| Activity |
Could each entry below be written out exactly, with every picture dropped?
+ + + +
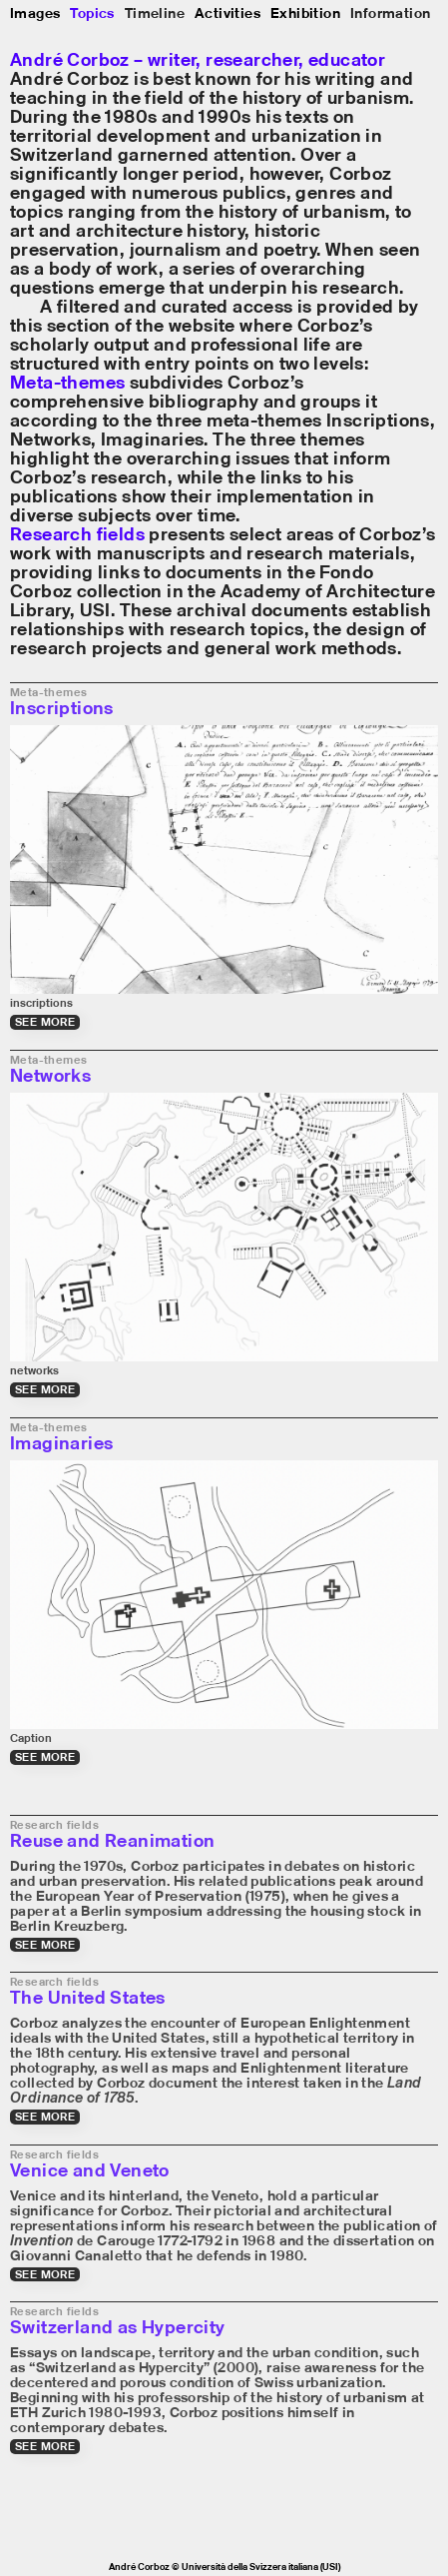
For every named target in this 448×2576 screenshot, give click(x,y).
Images (35, 12)
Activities (227, 12)
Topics (92, 12)
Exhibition (305, 12)
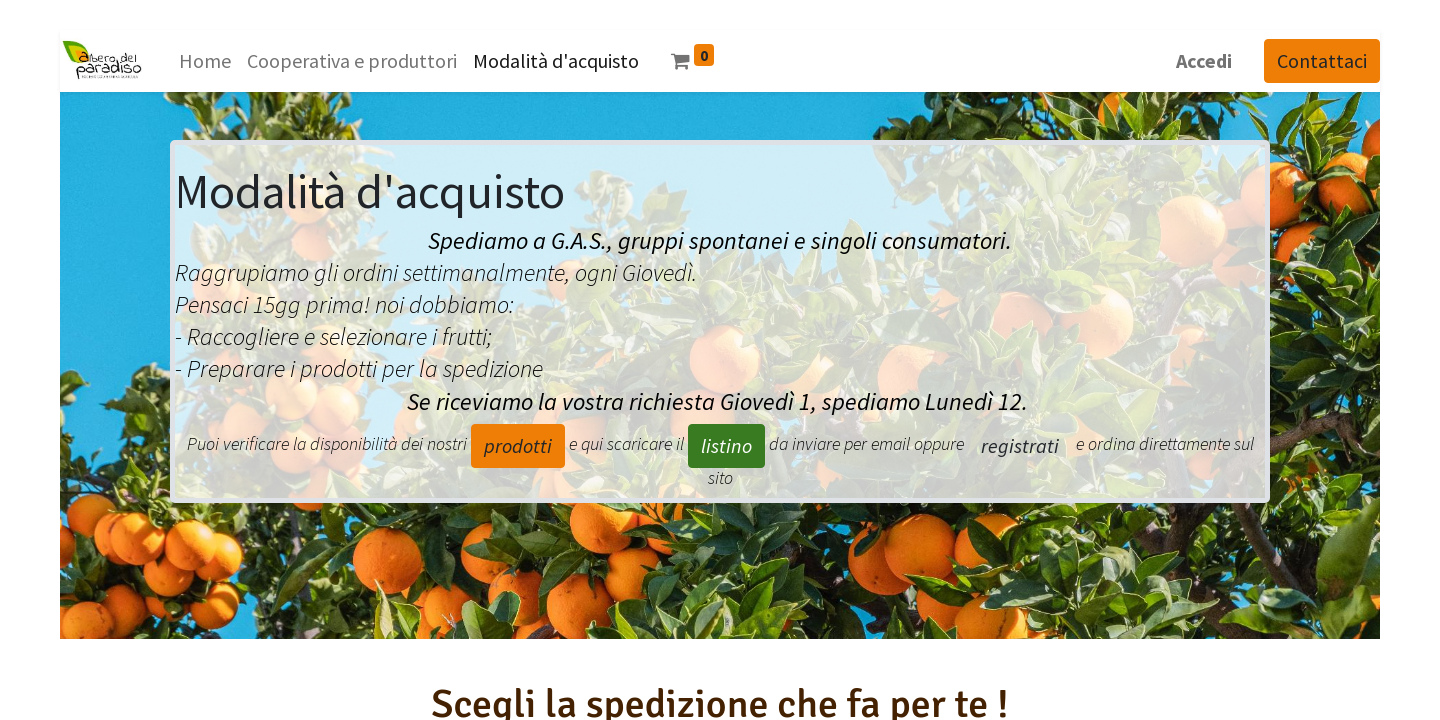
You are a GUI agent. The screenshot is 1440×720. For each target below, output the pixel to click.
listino (726, 445)
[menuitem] (205, 61)
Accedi (1204, 60)
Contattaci (1322, 60)
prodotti (518, 445)
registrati (1020, 445)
+ + + +
| Response for this exercise |
For every named target in this 448×2576 screenshot, give click(x,y).
Images (35, 12)
Activities (227, 12)
Topics (92, 12)
Exhibition (305, 12)
You are a GUI agent. The screenshot is 1440×720. For each target below, output the pixel to click.
listino (726, 445)
[menuitem] (205, 61)
Accedi (1204, 60)
Contattaci (1322, 60)
prodotti (518, 445)
registrati (1020, 445)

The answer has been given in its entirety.